# Best brush for spar varnish



## TERRY365PAINTER (Jul 26, 2009)

Just checking to see what other painters use for spars and poly . Tried woosters 
Brushes . White china brushes ? Etc


----------



## TJ Paint (Jun 18, 2009)

TERRY365PAINTER said:


> Just checking to see what other painters use for spars and poly . Tried woosters
> Brushes . White china brushes ? Etc


I hand make mine and got a beaver tail supplier from the Ukon that supplies my bristles, then I fly down to the Amazon for my Rosewood handles. Those Indians on the river give me a great deal. 

I have the best oil brushes this side of the milkyway.


----------



## daArch (Mar 15, 2008)

White china is great, but I've used top quality black china too with perfect results (back when Purdy made good brushes).
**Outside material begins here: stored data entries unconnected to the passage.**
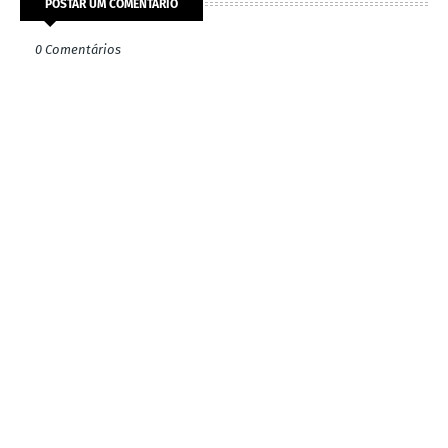
POSTAR UM COMENTÁRIO
0 Comentários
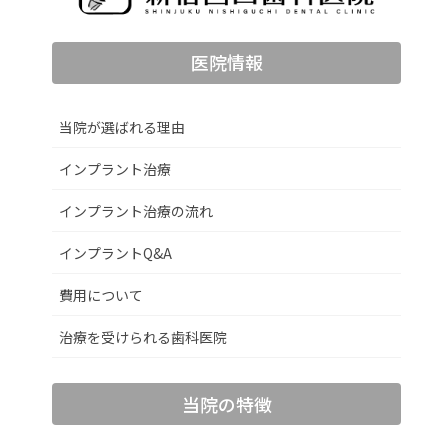
医院情報
当院が選ばれる理由
インプラント治療
インプラント治療の流れ
インプラントQ&A
費用について
治療を受けられる歯科医院
当院の特徴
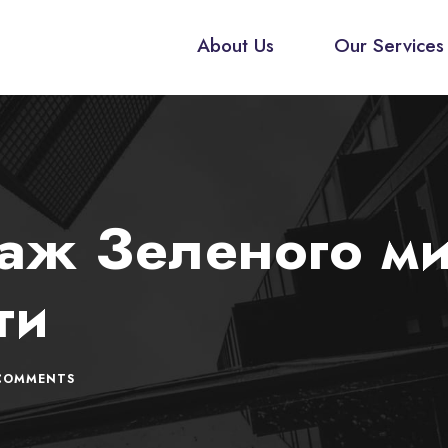
About Us
Our Services
аж Зеленого м
ги
COMMENTS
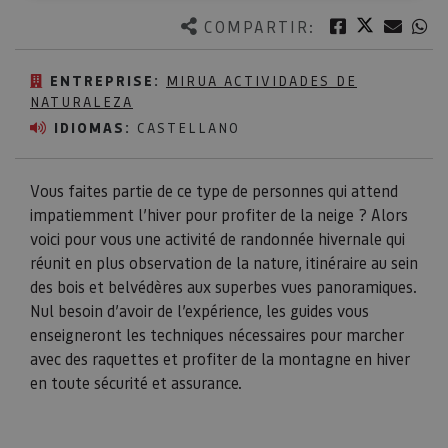
Twitter
Facebook
Corre
W
COMPARTIR:
ENTREPRISE:
MIRUA ACTIVIDADES DE
NATURALEZA
IDIOMAS:
CASTELLANO
Vous faites partie de ce type de personnes qui attend
impatiemment l’hiver pour profiter de la neige ? Alors
voici pour vous une activité de randonnée hivernale qui
réunit en plus observation de la nature, itinéraire au sein
des bois et belvédères aux superbes vues panoramiques.
Nul besoin d’avoir de l’expérience, les guides vous
enseigneront les techniques nécessaires pour marcher
avec des raquettes et profiter de la montagne en hiver
en toute sécurité et assurance.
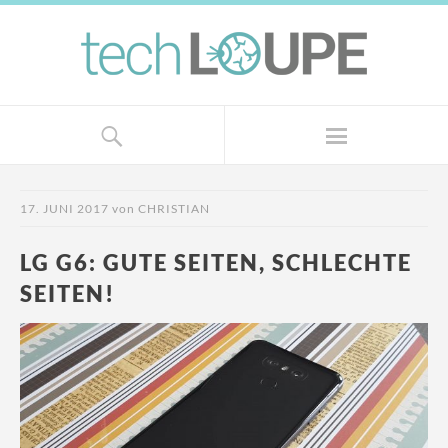
17. JUNI 2017
von
CHRISTIAN
LG G6: GUTE SEITEN, SCHLECHTE
SEITEN!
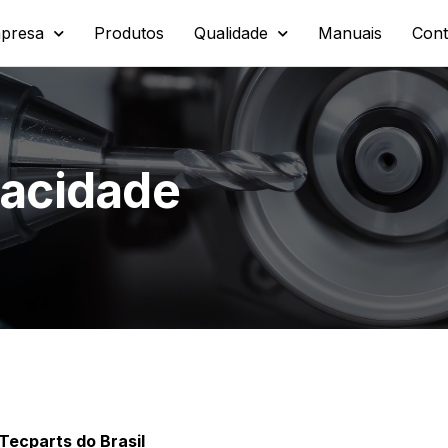
presa
Produtos
Qualidade
Manuais
Cont
ivacidade
 Tecparts do Brasil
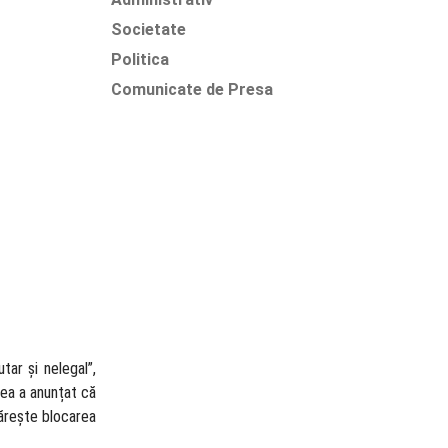
Societate
Politica
Comunicate de Presa
tаr și nelegal”,
tea a anunțat că
mărește blocarea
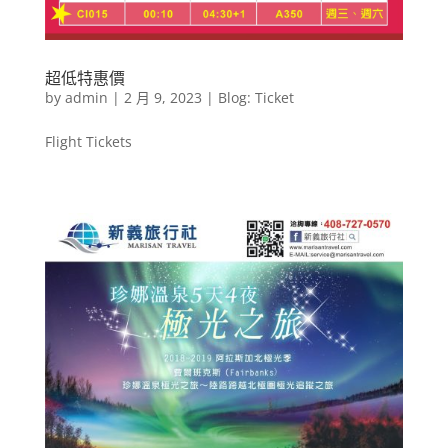
超低特惠價
by
admin
|
2 月 9, 2023
|
Blog: Ticket
Flight Tickets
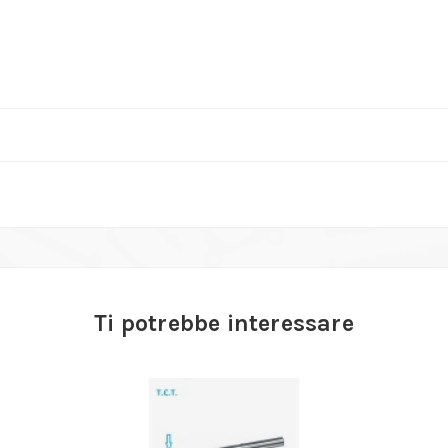
Ti potrebbe interessare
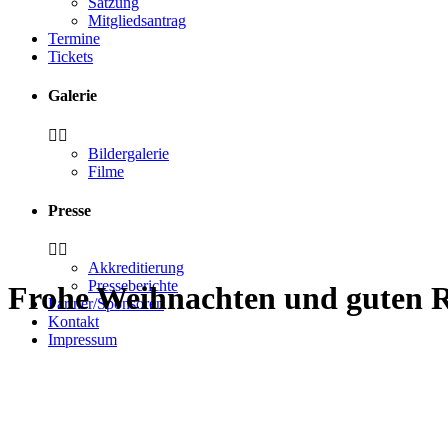
Satzung
Mitgliedsantrag
Termine
Tickets
Galerie
Bildergalerie
Filme
Presse
Akkreditierung
Presseberichte
Frohe Weihnachten und guten 
Partner/Sponsoren
Kontakt
Impressum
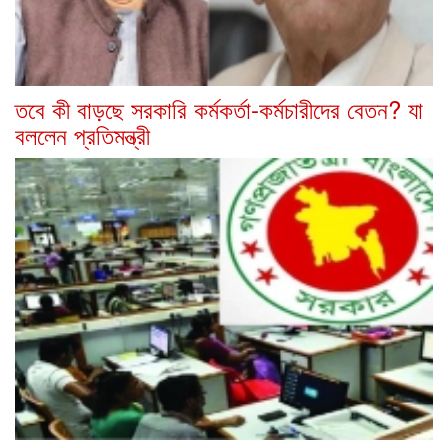
তবে কী বাড়ছে সরকারি কর্মকর্তা-কর্মচারীদের বেতন? যা
বললেন প্রতিমন্ত্রী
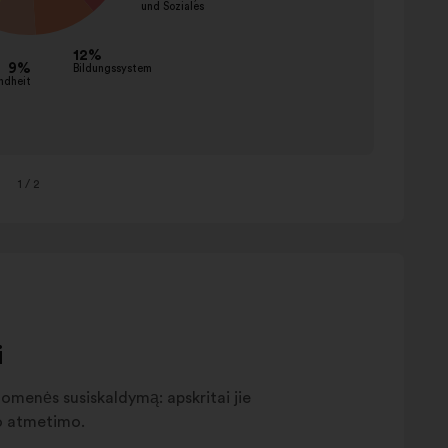
bestra
aufklä
sensibi
kommu
ändern
anpass
subven
1
/ 2
behalt
bewah
besteu
i
suomenės susiskaldymą: apskritai jie
ko atmetimo.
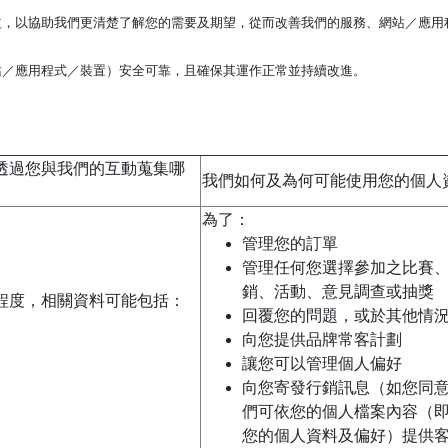
益，以協助我們更清楚了解您的需要及期望，從而改善我們的服務、網站／應用
站／應用程式／裝置）安全可靠，且確保其運作正常並持續改進。
透過您與我們的互動蒐集哪
我們如何及為何可能使用您的個人
為了：
管理您的訂單
管理任何您選擇參加之比賽
銷、活動、意見調查或抽獎
程度，相關資料可能包括：
回覆您的問題，或於其他情
向您提供品牌常客計劃
讓您可以管理個人偏好
向您寄發行銷訊息（如您同
們可依您的個人檔案內容（
您的個人資料及偏好）提供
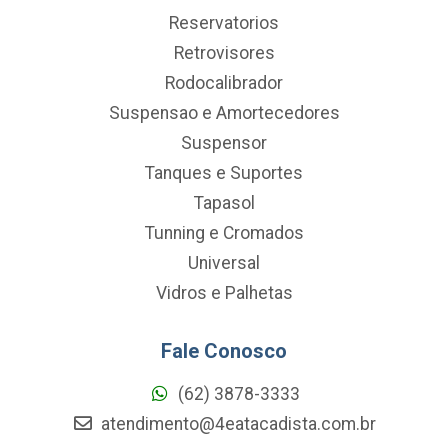
Reservatorios
Retrovisores
Rodocalibrador
Suspensao e Amortecedores
Suspensor
Tanques e Suportes
Tapasol
Tunning e Cromados
Universal
Vidros e Palhetas
Fale Conosco
(62) 3878-3333
atendimento@4eatacadista.com.br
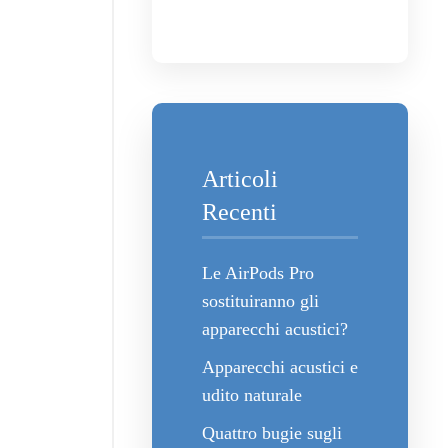
Articoli
Recenti
Le AirPods Pro
sostituiranno gli
apparecchi acustici?
Apparecchi acustici e
udito naturale
Quattro bugie sugli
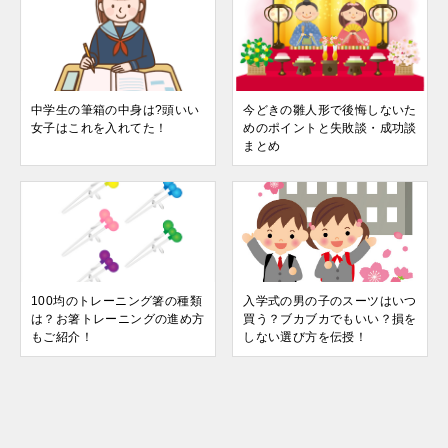
中学生の筆箱の中身は?頭いい
今どきの雛人形で後悔しないた
女子はこれを入れてた！
めのポイントと失敗談・成功談
まとめ
100均のトレーニング箸の種類
入学式の男の子のスーツはいつ
は？お箸トレーニングの進め方
買う？ブカブカでもいい？損を
もご紹介！
しない選び方を伝授！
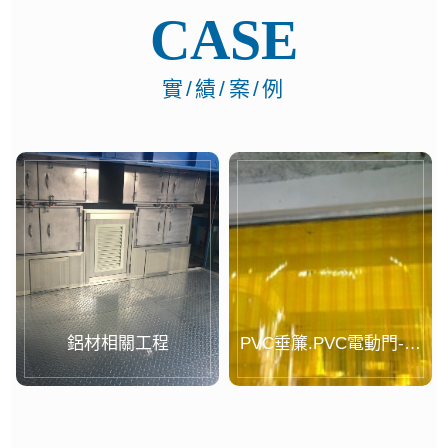
CASE
實/績/案/例
鋁材相關工程
PVC垂簾.PVC電動門-案
例...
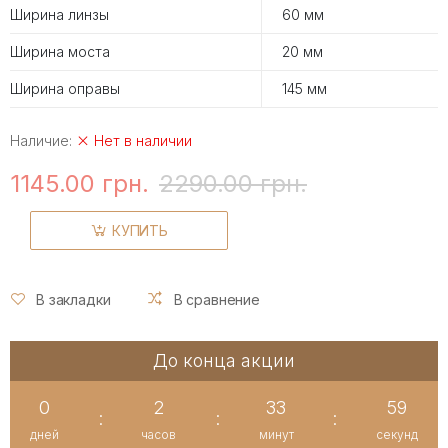
Ширина линзы
60 мм
Ширина моста
20 мм
Ширина оправы
145 мм
Наличие:
Нет в наличии
1145.00 грн.
2290.00 грн.
КУПИТЬ
В закладки
В сравнение
До конца акции
0
2
33
58
:
:
:
дней
часов
минут
секунд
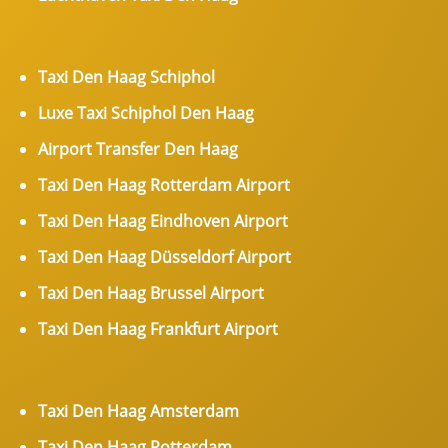
Taxi Den Haag Schiphol
Luxe Taxi Schiphol Den Haag
Airport Transfer Den Haag
Taxi Den Haag Rotterdam Airport
Taxi Den Haag Eindhoven Airport
Taxi Den Haag Düsseldorf Airport
Taxi Den Haag Brussel Airport
Taxi Den Haag Frankfurt Airport
Taxi Den Haag Amsterdam
Taxi Den Haag Rotterdam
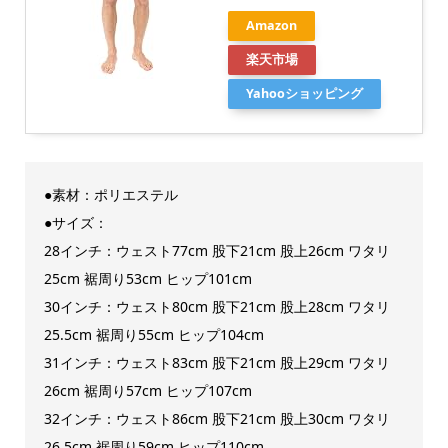
Amazon
楽天市場
Yahooショッピング
●素材：ポリエステル
●サイズ：
28インチ：ウェスト77cm 股下21cm 股上26cm ワタリ
25cm 裾周り53cm ヒップ101cm
30インチ：ウェスト80cm 股下21cm 股上28cm ワタリ
25.5cm 裾周り55cm ヒップ104cm
31インチ：ウェスト83cm 股下21cm 股上29cm ワタリ
26cm 裾周り57cm ヒップ107cm
32インチ：ウェスト86cm 股下21cm 股上30cm ワタリ
26.5cm 裾周り59cm ヒップ110cm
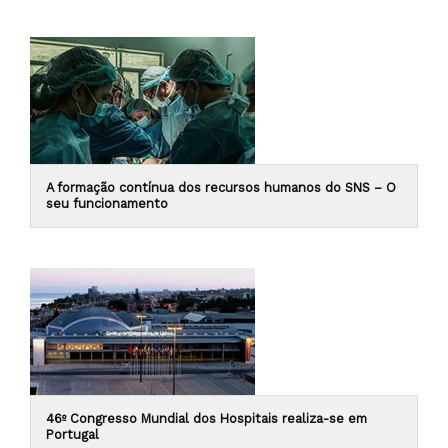
A formação contínua dos recursos humanos do SNS – O
seu funcionamento
46º Congresso Mundial dos Hospitais realiza-se em
Portugal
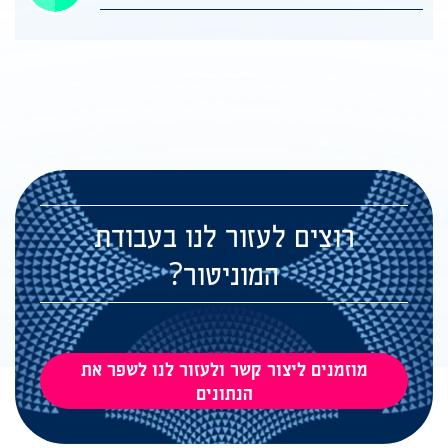
רוצים לעזור לנו בעבודת
המוניטור?
מוזמנים ליצור קשר ולעזור לנו לשפר את
הנתונים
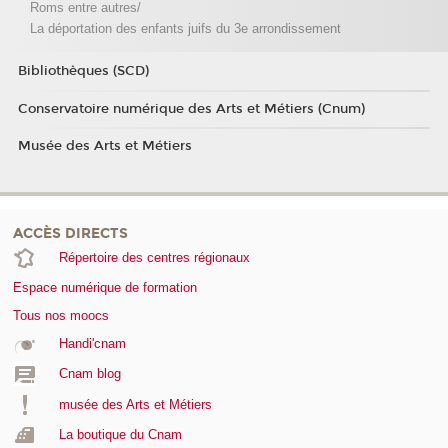
Roms entre autres/
La déportation des enfants juifs du 3e arrondissement
Bibliothèques (SCD)
Conservatoire numérique des Arts et Métiers (Cnum)
Musée des Arts et Métiers
ACCÈS DIRECTS
Répertoire des centres régionaux
Espace numérique de formation
Tous nos moocs
Handi'cnam
Cnam blog
musée des Arts et Métiers
La boutique du Cnam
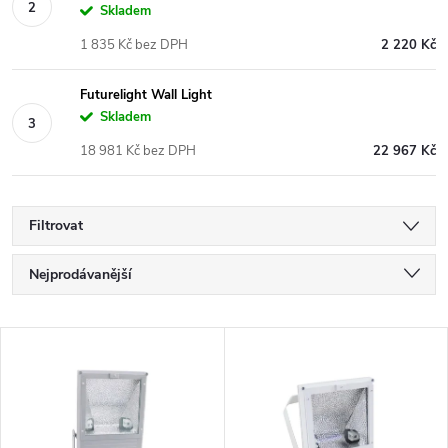
Skladem
1 835 Kč bez DPH
2 220 Kč
Futurelight Wall Light
Skladem
18 981 Kč bez DPH
22 967 Kč
Filtrovat
Ř
Nejprodávanější
a
Nejlevnější
V
Nejdražší
z
ý
Abecedně
e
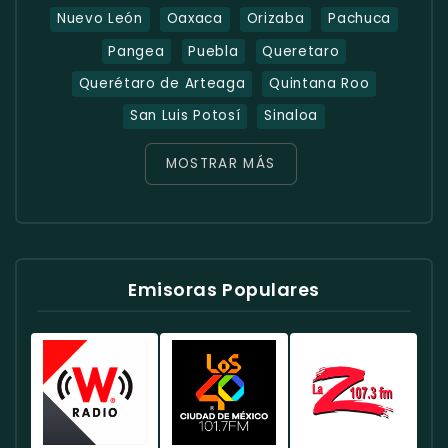
Nuevo León
Oaxaca
Orizaba
Pachuca
Pangea
Puebla
Queretaro
Querétaro de Arteaga
Quintana Roo
San Luis Potosí
Sinaloa
MOSTRAR MÁS
Emisoras Populares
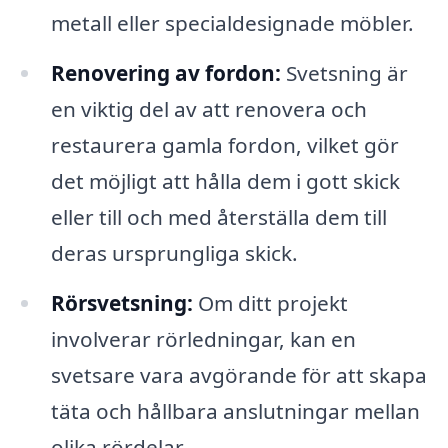
metall eller specialdesignade möbler.
Renovering av fordon:
Svetsning är
en viktig del av att renovera och
restaurera gamla fordon, vilket gör
det möjligt att hålla dem i gott skick
eller till och med återställa dem till
deras ursprungliga skick.
Rörsvetsning:
Om ditt projekt
involverar rörledningar, kan en
svetsare vara avgörande för att skapa
täta och hållbara anslutningar mellan
olika rördelar.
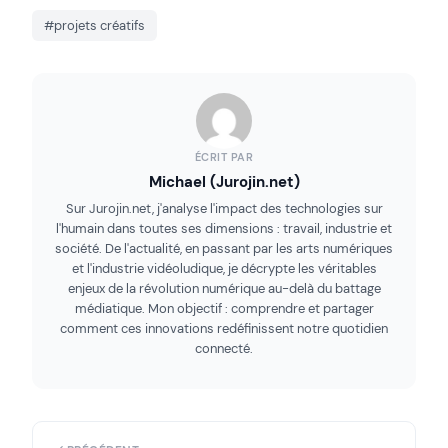
#projets créatifs
ÉCRIT PAR
Michael (Jurojin.net)
Sur Jurojin.net, j'analyse l'impact des technologies sur
l'humain dans toutes ses dimensions : travail, industrie et
société. De l'actualité, en passant par les arts numériques
et l'industrie vidéoludique, je décrypte les véritables
enjeux de la révolution numérique au-delà du battage
médiatique. Mon objectif : comprendre et partager
comment ces innovations redéfinissent notre quotidien
connecté.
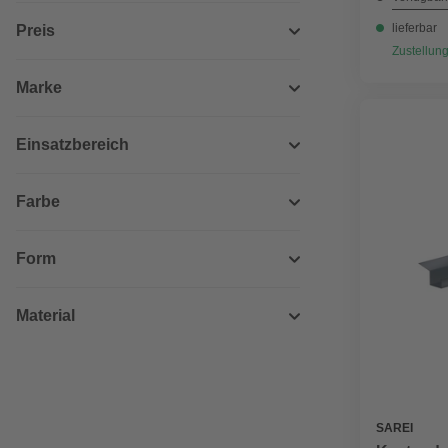
lieferbar
Preis
Zustellung
Marke
Einsatzbereich
Farbe
Form
Material
SAREI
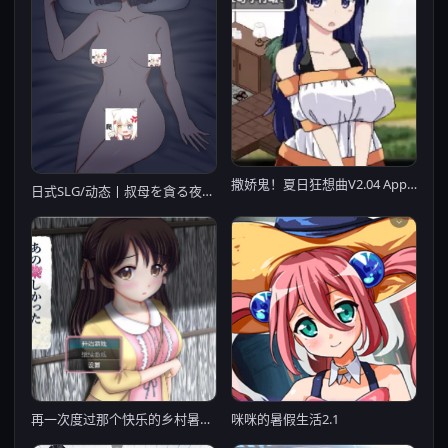
撒娇鬼！夏日狂想曲V2.04 Append
日式SLG/动态丨叔母を貪る夜【20240623】
再一次度过那个快乐的乡村暑假V2022.10.23【20221229】
咪咪的暑假生活2.1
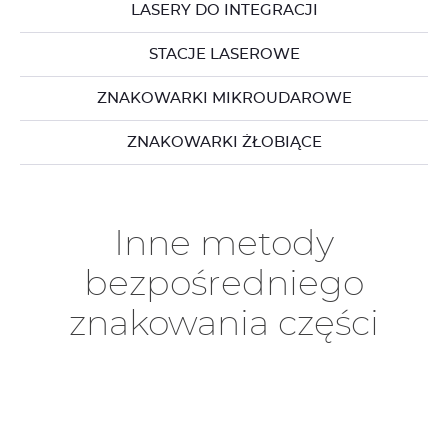
LASERY DO INTEGRACJI
STACJE LASEROWE
ZNAKOWARKI MIKROUDAROWE
ZNAKOWARKI ŻŁOBIĄCE
Inne metody
bezpośredniego
znakowania części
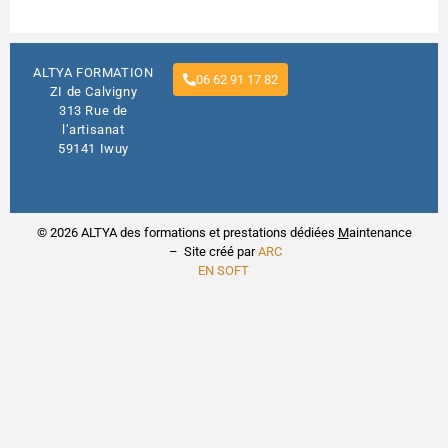
ALTYA FORMATION
06 62 91 17 82
ZI de Calvigny
313 Rue de
l’artisanat
59141 Iwuy
© 2026 ALTYA des formations et prestations dédiées
M
aintenance
– Site créé par
ARC
EN SOFT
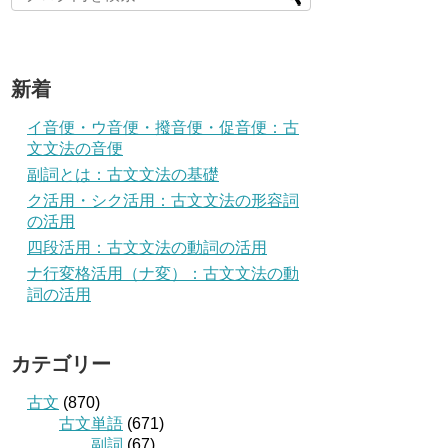
新着
イ音便・ウ音便・撥音便・促音便：古
文文法の音便
副詞とは：古文文法の基礎
ク活用・シク活用：古文文法の形容詞
の活用
四段活用：古文文法の動詞の活用
ナ行変格活用（ナ変）：古文文法の動
詞の活用
カテゴリー
古文
(870)
古文単語
(671)
副詞
(67)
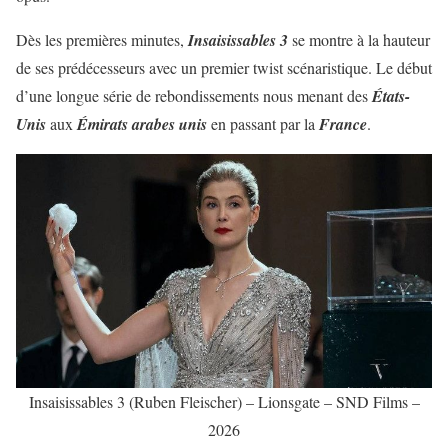
Dès les premières minutes,
Insaisissables 3
se montre à la hauteur
de ses prédécesseurs avec un premier twist scénaristique. Le début
d’une longue série de rebondissements nous menant des
États-
Unis
aux
Émirats arabes unis
en passant par la
France
.
Insaisissables 3 (Ruben Fleischer) – Lionsgate – SND Films –
2026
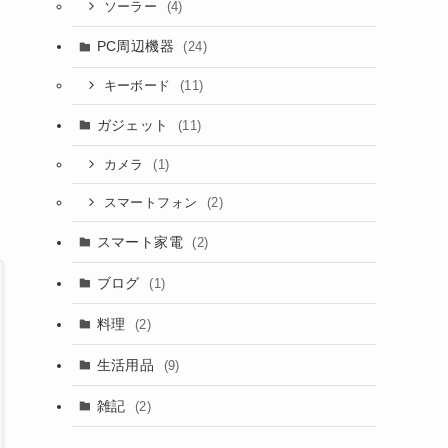
(4)
ソーラー
PC周辺機器
(24)
(11)
キーボード
ガジェット
(11)
(1)
カメラ
(2)
スマートフォン
スマート家電
(2)
ブログ
(1)
料理
(2)
生活用品
(9)
雑記
(2)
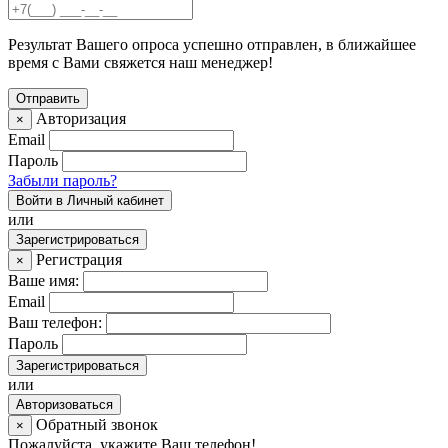
Результат Вашего опроса успешно отправлен, в ближайшее
время с Вами свяжется наш менеджер!
Авторизация
×
Email
Пароль
Забыли пароль?
Войти в Личный кабинет
или
Зарегистрироваться
Регистрация
×
Ваше имя:
Email
Ваш телефон:
Пароль
Зарегистрироваться
или
Авторизоваться
Обратный звонок
×
Пожалуйста, укажите Ваш телефон!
The tool does make a difference, but I find the method of application more important. The correct amount of mineral spirits added and the weather always seemed to me to of great importance. And obviously the brand of varnish is critical.

(BTW, don't ask about the time I used turpentine to thin)


----------



## ReNt A PaInTeR (Dec 28, 2008)

I do pretty much everything with this kind of paint brush. Except for stain


----------



## AbsolutePainting (Feb 9, 2011)

Wooster, ultra/pro, firm, lindbeck


----------



## TERRY365PAINTER (Jul 26, 2009)

I tend to like the white china , been using man of war spar . I thin a bit ,but not always depends on the temp.


----------



## mpminter (Mar 21, 2011)

I like a purdy syntox for clear finishes, although you might try a corona chinex. I like those more all the time


----------



## vermontpainter (Dec 24, 2007)

We use badgers.


----------



## DeanV (Apr 18, 2007)

vermontpainter said:


> We use badgers.


Are they harder to train than oxen?


----------



## daArch (Mar 15, 2008)

vermontpainter said:


> We use badgers.


Hogs taste better than the badgers. Badgers are tough and gamy.


----------



## Wolfgang (Nov 16, 2008)

I just buy the cheaper Purdy 3" Swans, (with the copper ferrule). They lay the product out nicely and once they are used for it, that's all they stay in - no using for anything else.


----------



## malarz (Aug 1, 2011)

I use Omega. Expensive but worth it.


----------



## StevenH (Sep 7, 2009)

I have at least 10 white china brushes for specific use. two for glaze, 3 for oil based varnish. 2 for oil based stain. One for shellac.


----------



## OraarO (Oct 19, 2007)

vermontpainter said:


> We use badgers.


We don't need no stinking badgers.:thumbup:

I like the Chinex brushes for just about everything these days.


----------



## DHlll (Dec 22, 2010)

*any old road kill will do*

been making my finish brushes out of road kill squirrel lately. dam they are good brushes. Brush loads up nice and lays out like pudding. I sent some out to Jack Paul to do a demo and waiting for his synopsis.


----------



## IHATE_HOMEDEPOT (May 27, 2008)

*Purdy Ox-O-Thin*


----------



## jennifertemple (Oct 30, 2011)

I have been refinishing fine furniture for some years now, almost any good quality brush works for me. As it happens, I prefer a well crafted synthetic. The most important factors are the quality of the product, the weather but most important is the skill of the applicator. I have found a light and steady hand over long strokes gives the best result but I must confess, it took a LOT of practice. Because I grind and re-coat several times before giving the final polish, it is essential that a urethane or varnish finish be applied as evenly as possible or risk breaking through an earlier layer. If I do that and I have to strip it down and start again. The indents of the brush marks indicate where I have come to firmly in contact with the wood.


----------